1. Biraz ön bilgi, hukuk ve komünist tavır…
* Avrupa Parlamentosu seçim prosodürü ile 1960 Kıbrıs Cumhuriyeti Anayasası ne kadar uyumludur?
Konuyu detaylandırmadan önce, Kıbrıs Cumhuriyeti ve Anayasası konusundaki duruşumuzu bir kez daha, kısaca ortaya koymakta yarar var.
1960’da kurulan Kıbrıs Cumhuriyeti’nin kuruluşunun sömürgelerin özgürlüğü ve ülkelerin bağımsızlığı prensiplerine aykırı olduğunu ve oluşturulan anyasasının da bunu yansıttığını görmemiz gerekmektedir.
Üstüne basa basa “bağımsız” bir cumhuriyet yaratıldığı iddiasına rağmen, topraklarının kritik bir bölümünü, ülkesini on yıllarca sömürgeleştirmiş olan Britanya’ya egemen askeri üs olarak vermeyi ve adanın her köşesinde varlığını ortaya koymasına müsade etmeyi onaylayan, anayasasının bir eki haline getirilen ittifak ve garanti anlaşmasıyla da, bir yandan Britanya’nın ada üzerindeki askeri varlığını ve üslerini korumayı garanti eden, Britanya ile birlikte Yunanistan ve Türkiye’yi Kıbrıs Cumhuriyeti devletinin ve anayasal düzeninin garantörü yapan bir devletin bağımsızlığından söz edilemez.
Bu “bağımsızlık” olsa olsa, emperyalizm elinde oyuncak olacak bir bağımsızlıktır.
Nitekim, 1960 sonrası ortaya çıkan bütün gelişmeler, Kıbrıs Cumhuriyeti devletinin emperyalizmin oyuncağı olduğunu defalarca kanıtlanmıştır, hem de kan ve gözyaşıyla…
Kuruluş şekli ve anayasasına bakıldığında, istendiğinde parçalansın diye kurulan bu emperyalizme bağımlı devlet üç yıl sonra, 1963’te, onu korusun diye garantör yapılan güçlerin de çabalarıyla milli temellerde ikiye bölünmüştür.
Bu durumda bizlerin Kıbrıs Cumhuriyeti devletini ve Anayasasını savunmamız sözkonusu olamaz.

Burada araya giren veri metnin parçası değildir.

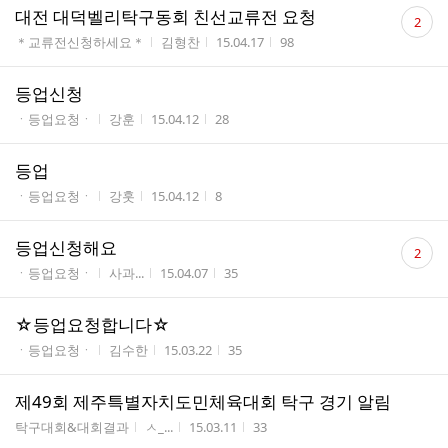
댓
대전 대덕벨리탁구동회 친선교류전 요청
2
글
게시판명
작성자
작성시간
조회수
＊교류전신청하세요＊
김형찬
15.04.17
98
수
등업신청
게시판명
작성자
작성시간
조회수
ㆍ등업요청ㆍ
강훈
15.04.12
28
등업
게시판명
작성자
작성시간
조회수
ㆍ등업요청ㆍ
강훗
15.04.12
8
댓
등업신청해요
2
글
게시판명
작성자
작성시간
조회수
ㆍ등업요청ㆍ
사과...
15.04.07
35
수
☆등업요청합니다☆
게시판명
작성자
작성시간
조회수
ㆍ등업요청ㆍ
김수한
15.03.22
35
제49회 제주특별자치도민체육대회 탁구 경기 알림
게시판명
작성자
작성시간
조회수
탁구대회&대회결과
ㅅ_...
15.03.11
33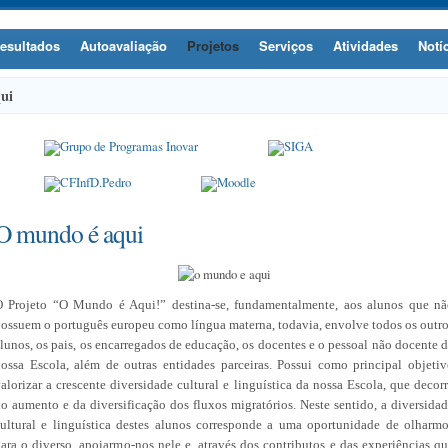
esultados
Autoavaliação
Projetos
Serviços
Atividades
Notí
ui
O mundo é aqui
O Projeto “O Mundo é Aqui!” destina-se, fundamentalmente, aos alunos que nã
ossuem o português europeu como língua materna, todavia, envolve todos os outr
lunos, os pais, os encarregados de educação, os docentes e o pessoal não docente 
ossa Escola, além de outras entidades parceiras. Possui como principal objeti
alorizar a crescente diversidade cultural e linguística da nossa Escola, que decor
o aumento e da diversificação dos fluxos migratórios. Neste sentido, a diversida
ultural e linguística destes alunos corresponde a uma oportunidade de olharm
ara o diverso, apoiarmo-nos nele e, através dos contributos e das experiências q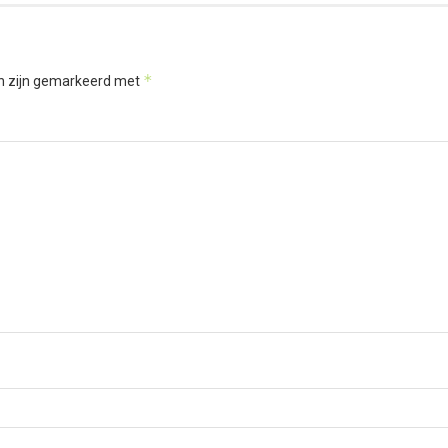
*
en zijn gemarkeerd met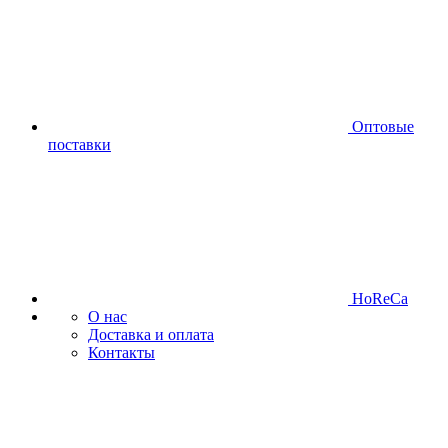
Оптовые
поставки
HoReCa
О нас
Доставка и оплата
Контакты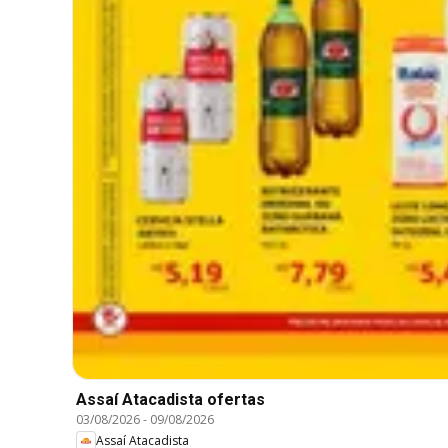
Assaí Atacadista ofertas
03/08/2026
-
09/08/2026
Assaí Atacadista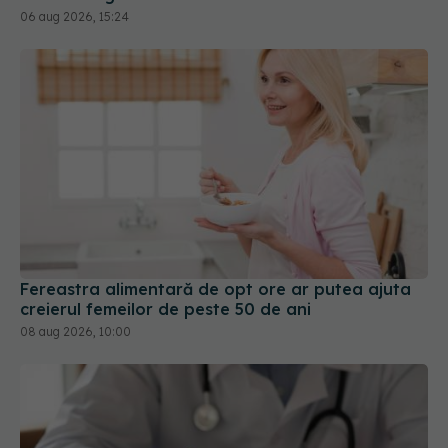
Fereastra alimentară de opt ore ar putea ajuta
creierul femeilor de peste 50 de ani
08 aug 2026, 10:00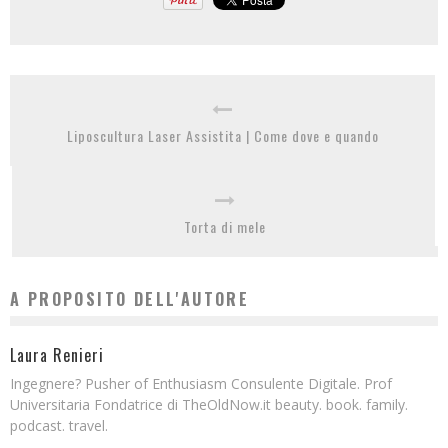
Liposcultura Laser Assistita | Come dove e quando
Torta di mele
A PROPOSITO DELL'AUTORE
Laura Renieri
Ingegnere? Pusher of Enthusiasm Consulente Digitale. Prof
Universitaria Fondatrice di TheOldNow.it beauty. book. family.
podcast. travel.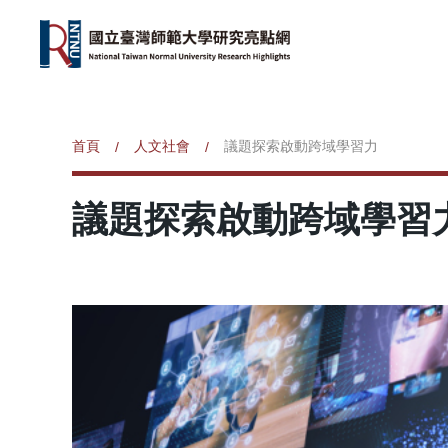
首頁
人文社會
議題探索啟動跨域學習力
/
/
議題探索啟動跨域學習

Bu devlet, başta Britanya ve Amerika Birleşik Devletleri tarafından, diğer emperyalist devletlerin de onayı ve desteğiyle kurulmuş ve iki toplumun istendiğinde birbirini yemesine zemin hazırlayacak bir anayasa ile donatılmış bir devletti.
Buna rağmen, kendi kurdukları devleti yaşatmak ve anayasasına uymak için bu burjuvaların hiçbiri kıllarını bile kıpırdatmamışlardır. Tersine, yıkmak için hepsi de elbirliği yapmışlardır.
Kıbrıs Cumhuriyeti Anayasası, “tüm diğer yasaların üstündedir ve hiçbir yasa anayasaya aykırı hüküm içeremez” (1) demelerine rağmen, “kendi anayasalarını” yıkmak için adeta yarışmışlardır.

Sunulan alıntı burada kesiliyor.